Une monographie sur Keith Jarrett

Sur la couverture du livre, il a une position inverse à celle de la pochette du Köln Concert. La tête levée, les yeux ailleurs... On est au Carnegie Hall, en 1971. On dirait qu'il prie. Ainsi Jean-Pierre Jackson nous emmène-t-il, à l'ombre du sacré, sur les traces de Keith Jarrett à travers une monographie riche de concision et d'intuitions sur le pianiste le plus fascinant du jazz contemporain.

On sait à quel point il exaspère et s'exaspère. Jarrett, c'est le pianiste-star, la liturgie faite jazz, l'artiste aux mille caprices apparents qui voudrait qu'on se consume dans son art comme on communie aux œuvres de Bach. Un spectateur qui tousse, c'est la fin du monde. Jean-Pierre Jackson donne la mesure de l'exigence qui sous-tend un tel comportement. Keith Jarrett aspire d'abord à "la musique dans tous ses états, dans toutes ses facettes. Elle règne en maîtresse absolue et multiforme", par-dessus les styles, les répertoires et les instruments.

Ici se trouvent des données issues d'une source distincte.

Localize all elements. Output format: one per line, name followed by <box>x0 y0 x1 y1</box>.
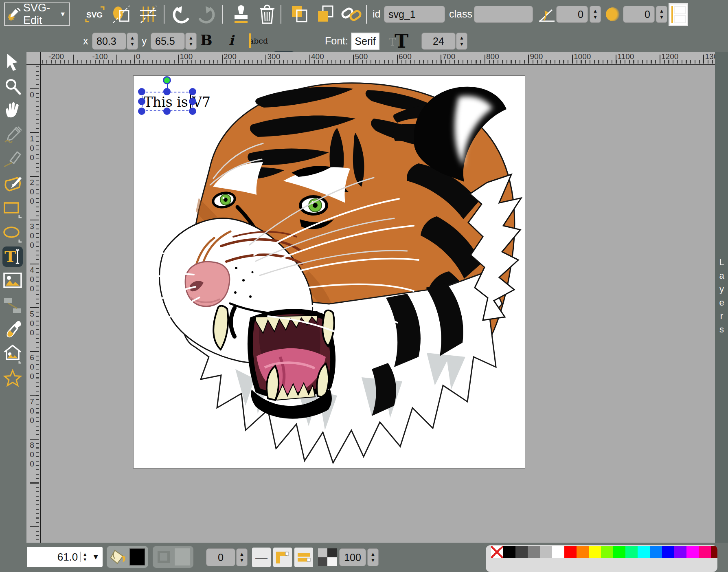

C'est d'abord en prodige qu'il l'assimile, notamment en obtenant dès cinq ans le premier prix dans une émission TV de Paul Whiteman, cador de l'académisme. Curieux collapse au regard des futures expérimentations de Jarrett. De fait, le "vrai" jazz, il le rencontre dans les livres. Un, en particulier: le Real Book, cette bible de standards fixés en partitions qui l'initie déjà à un certain équilibre entre composition et improvisation. La suite est d'avantage connue: Art Blakey, Charles Lloyd, Miles Davis... Trois grands noms, mais un malaise qui va s'accentuant. La cymbale dantesque du premier, la posture de gourou du second, la furie électrique du troisième... Autant d'entraves pour celui qui rêve d'un phrasé plus libre et plus intérieur.

C'est Manfred Eicher, on le sait, qui accordera, avec son label ECM, ce à quoi Keith Jarrett aspire le plus, à savoir une liberté inouïe dans sa quête de transcendances. Facing You en 1971, Belonging en 1974 avec Jan Garbarek, le Köln Concert un an plus tard... En solo ou en quartet, le pianiste tutoie la grâce. Il laisse également derrière lui des trésors cachés, comme cette hallucinante Survivor's Suite (1976) où il joue à la fois du piano, du saxophone soprano et de la flûte basse. Viendra ensuite le temps du trio consacré avec Gary Peacock et Jack DeJohnette, la réinvention de All The Things You Are dans le premier volume de Standards... Le temps de l'apaisement, enfin, lorsqu'au côté de Charlie Haden il distille un bonheur aussi ineffable que partagé avec Jasmine et The Last Dance.

"Au fond, conclut Jean-Pierre Jackson dans une "coda" de toute beauté, Keith Jarrett est un homme de la Renaissance". Au sens littéral tant il s'est renouvelé, mais aussi dans la conception historico-humaniste de ce terme, du temps où l'on savait savourer les classiques anciens, mais aussi "écrire des poèmes, faire la guerre, monter à cheval, secourir son prochain et toucher le luth ou l'épinette". Quelle belle croisade du genre humain et jazzistique que voilà !

Keith Jarrett, Jean-Pierre Jackson (Actes Sud), en librairie ce 9 octobre.